Unterhaltspflichtig gegenüber ihren Eltern sind zunächst deren Kinder. Aber auch Enkelkinder sind ihren Großeltern gegenüber gesetzlich zum Unterhalt verpflichtet.[1]

Der gesetzliche Unterhaltsanspruch der Eltern(-teile) gegenüber ihren Kindern setzt voraus, dass die Eltern unterhaltsbedürftig sind[2] und die Kinder ihrerseits auch in der Lage sind, Unterhalt zu leisten.[3] So kann es sein, dass der berufstätige Sohn ohne Kinder leistungsfähig ist, seine Schwester als Hausfrau ohne Vermögen aber nicht.

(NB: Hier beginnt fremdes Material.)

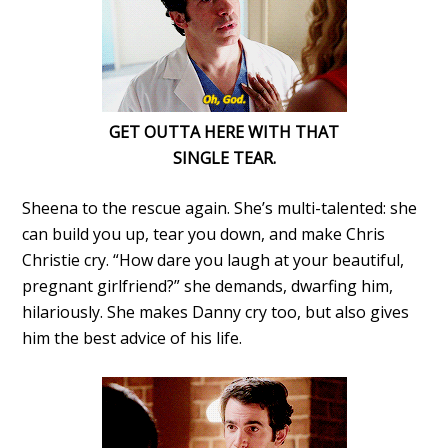
GET OUTTA HERE WITH THAT
SINGLE TEAR.
Sheena to the rescue again. She’s multi-talented: she
can build you up, tear you down, and make Chris
Christie cry. “How dare you laugh at your beautiful,
pregnant girlfriend?” she demands, dwarfing him,
hilariously. She makes Danny cry too, but also gives
him the best advice of his life.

Der Steuerpflichtige kann Unterhaltsaufwendungen unter den weiteren Voraussetzungen des § 33a EStG als außergewöhnliche Belastung abziehen, wenn der Unterhaltsempfänger dem Grunde nach gesetzlich unterhaltsberechtigt ist. Auf das Bestehen einer konkreten zivilrechtlichen Unterhaltsberechtigung bzw. die Höhe des zivilrechtlichen Unterhaltsanspruchs kommt es nicht an.[4] Erwachsen dem Steuerpflichtigen Aufwendungen für den Unterhalt einer dem Steuerpflichtigen oder seinem Ehegatten gegenüber gesetzlich unterhaltsberechtigten Person, so wird auf Antrag die Einkommensteuer dadurch ermäßigt, dass Aufwendungen bis zu 9.168 EUR (ab VZ 2020: 9.408 EUR), im Kalenderjahr vom Gesamtbetrag der Einkünfte abgezogen werden.[5] Nach der sog. konkreten Betrachtungsweise setzt die Abziehbarkeit von Leistungen des Steuerpflichtigen an die unterhaltsberechtigte Personen voraus, dass die unterhaltene Person bedürftig ist.[6] Ein angemessenes Hausgrundstück im Sinne von § 90 Abs. 2 Nr. 8 SGB XII bleibt unberücksichtigt.[7] Der Höchstbetrag mindert sich um die eigenen Einkünfte und Bezüge der unterhaltenden Person, soweit diese den Betrag von 624 EUR im Kalenderjahr übersteigen.[8] Für die Anwendung des § 33a Abs. 3 EStG sind die Einkünfte der zusammenveranlagten Eltern des Unterhaltsleistenden zusammenzurechnen und auf die unterstützten Eltern hälftig zu verteilen.[9]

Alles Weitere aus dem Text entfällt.